Otherwise, she tries to dig whatever she lands in -- or whatever airport she's waiting in.

"I know every airport you can probably name, back to front. I can tell you where everything is -- and which airports you can still smoke in."

But while touring by road, Mosshart, 31, who lives in London, prefers all of America.

"The thing that makes me feel so inspired is probably traveling around the United States, because it is so completely different all the time."

Raised in little Vero Beach, Fla., she is definitely the product of her parents.

Her mom was an art teacher, steeping Mosshart in the creativity that led to singing. Her dad was a car dealer, indoctrinating her into road trips.

"I think my parents totally did this to me," she says.

As long as she can remember, her mom would get out of school for summer. Her dad would close up shop.

"And they'd get some kind of van, and put me and my brother in it, and drive around the country and go visit our relatives."

She loved waking up in a different city every day.

"It was a lot like being on a tour bus, with less room."

Just the thought of a road trip gave her the same kind of thrill she got when anticipating a roller coaster ride.

"I was so excited, I couldn't sleep. I felt like I was gonna throw up. I just couldn't wait to get in the car and leave."

Consequently, she took to touring with her previous bands -- Discount, and The Kills -- and now The Dead Weather.

Maybe part of the original thrill was getting out of Vero Beach, where "there is nothing to do" if you're a kid, she says.

"There's nothing going on" there, she says. "There's no culture. There's a lot of old people that are retiring, living in condos, and a lot of Cadillacs crashing into walls."

When she hit 20, she moved from Gainesville, Fla., to London, because she wanted to get out of America "really badly." She's not a hater. She just wanted to explore.

"I'd been touring America for five years, six years. I had seen everything."

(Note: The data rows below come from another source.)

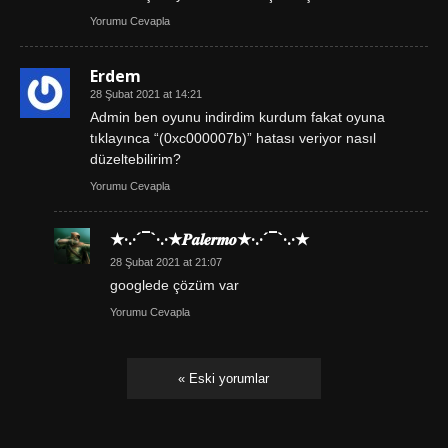
Yorumu Cevapla
Erdem
28 Şubat 2021 at 14:21
Admin ben oyunu indirdim kurdum fakat oyuna
tıklayınca “(0xc000007b)” hatası veriyor nasıl
düzeltebilirim?
Yorumu Cevapla
★·.·´¯`·.·★𝑷𝒂𝒍𝒆𝒓𝒎𝒐★·.·´¯`·.·★
28 Şubat 2021 at 21:07
googlede çözüm var
Yorumu Cevapla
« Eski yorumlar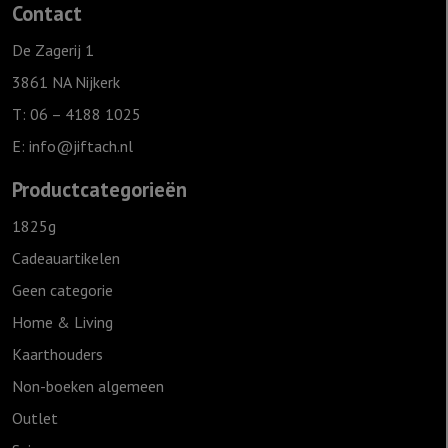
Contact
-
Want
De Zagerij 1
een
3861 NA Nijkerk
Kind
T: 06 – 4188 1025
is
E:
info@jiftach.nl
ons
geboren
Productcategorieën
aantal
1825g
Cadeauartikelen
Geen categorie
Home & Living
Kaarthouders
Non-boeken algemeen
Outlet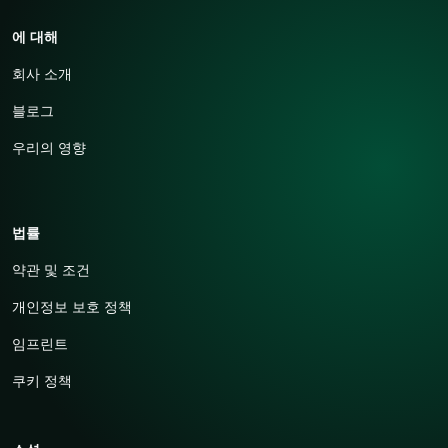
에 대해
회사 소개
블로그
우리의 영향
법률
약관 및 조건
개인정보 보호 정책
임프린트
쿠키 정책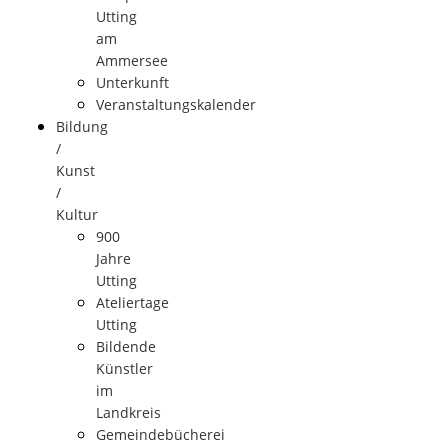
Utting
am
Ammersee
Unterkunft
Veranstaltungskalender
Bildung
/
Kunst
/
Kultur
900
Jahre
Utting
Ateliertage
Utting
Bildende
Künstler
im
Landkreis
Gemeindebücherei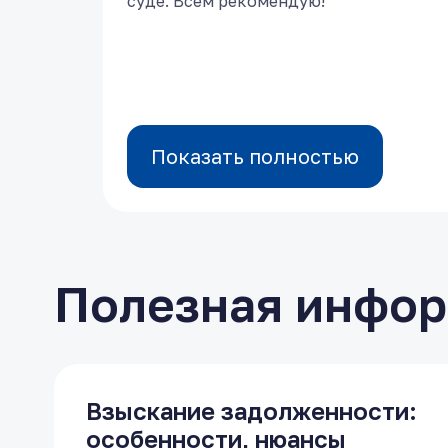
суде. Всем рекомендую!
суде. Всем рекомендую!
Показать полностью
Показать полностью
Полезная инфо
Взыскание задолженности:
особенности, нюансы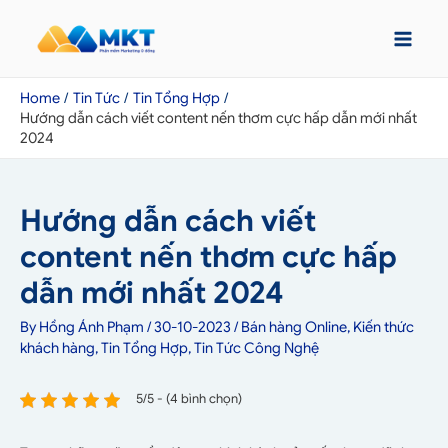
Home
Tin Tức
Tin Tổng Hợp
Hướng dẫn cách viết content nến thơm cực hấp dẫn mới nhất
2024
Hướng dẫn cách viết
content nến thơm cực hấp
dẫn mới nhất 2024
By
Hồng Ánh Phạm
/
30-10-2023
/
Bán hàng Online
,
Kiến thức
khách hàng
,
Tin Tổng Hợp
,
Tin Tức Công Nghệ
5/5 - (4 bình chọn)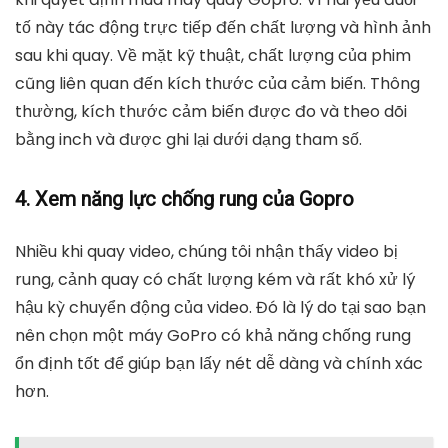
tố này tác động trực tiếp đến chất lượng và hình ảnh
sau khi quay. Về mặt kỹ thuật, chất lượng của phim
cũng liên quan đến kích thước của cảm biến. Thông
thường, kích thước cảm biến được đo và theo dõi
bằng inch và được ghi lại dưới dạng tham số.
4. Xem năng lực chống rung của Gopro
Nhiều khi quay video, chúng tôi nhận thấy video bị
rung, cảnh quay có chất lượng kém và rất khó xử lý
hậu kỳ chuyển động của video. Đó là lý do tại sao bạn
nên chọn một máy GoPro có khả năng chống rung
ổn định tốt để giúp bạn lấy nét dễ dàng và chính xác
hơn.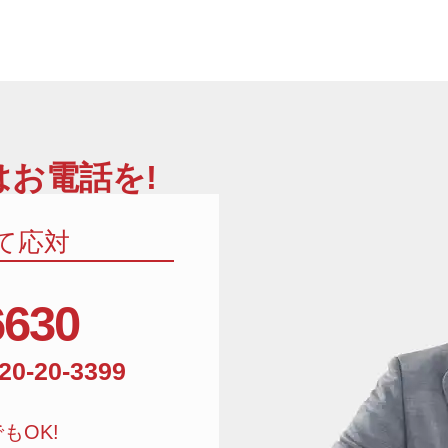
お電話を!
て応対
6630
相談窓口電話番号:01
20-20-3399
もOK!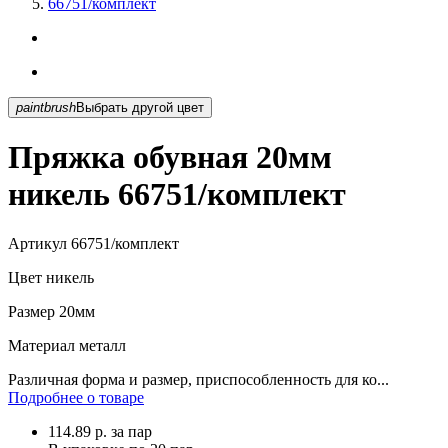
66751/комплект
paintbrush
Выбрать другой цвет
Пряжка обувная 20мм
никель 66751/комплект
Артикул
66751/комплект
Цвет
никель
Размер
20мм
Материал
металл
Различная форма и размер, приспособленность для ко...
Подробнее о товаре
114.89
р.
за пар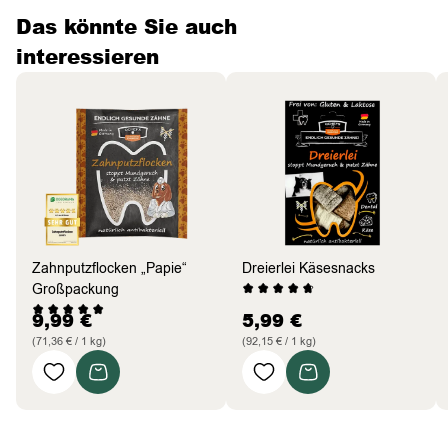
Das könnte Sie auch
interessieren
Zahnputzflocken „Papie“
Dreierlei Käsesnacks
Großpackung
9,99
€
5,99
€
(71,36 € / 1 kg)
(92,15 € / 1 kg)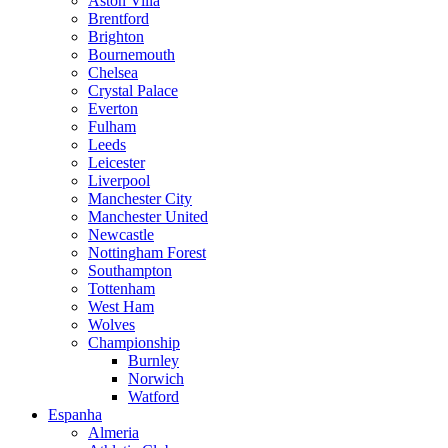
Aston Villa
Brentford
Brighton
Bournemouth
Chelsea
Crystal Palace
Everton
Fulham
Leeds
Leicester
Liverpool
Manchester City
Manchester United
Newcastle
Nottingham Forest
Southampton
Tottenham
West Ham
Wolves
Championship
Burnley
Norwich
Watford
Espanha
Almeria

Plus, musicians she knew and worked with suddenly got older and wanted "real jobs," she says.

"It was that moment where I looked around me and said, 'I don't want to stop doing this,' " she says.

"And 20 is the perfect age, where you have the right amount of energy and the right amount of insanity to do something like that -- move to a different country without any money."

She loves London.

"But I think the older I've got, I really appreciate America more than ever. It's such a beautiful country, with so many different parts to it. It changes dramatically from one end to the other."

One city she's never seen as a grown-up: Las Vegas.

"I think my dad drove me through Las Vegas, but wouldn't let me get out of the car, because I remember seeing it when I was a kid.

"But I don't think, in my adult life, that I've ever been to Las Vegas, which is insane!"

That changes when Dead Weather performs Sunday at the Palms.

"I really can't wait to get there. I'm not even kidding about this. I'm so excited!" she says.

You know what? A lot of musicians say that about Vegas. But never with that much gusto.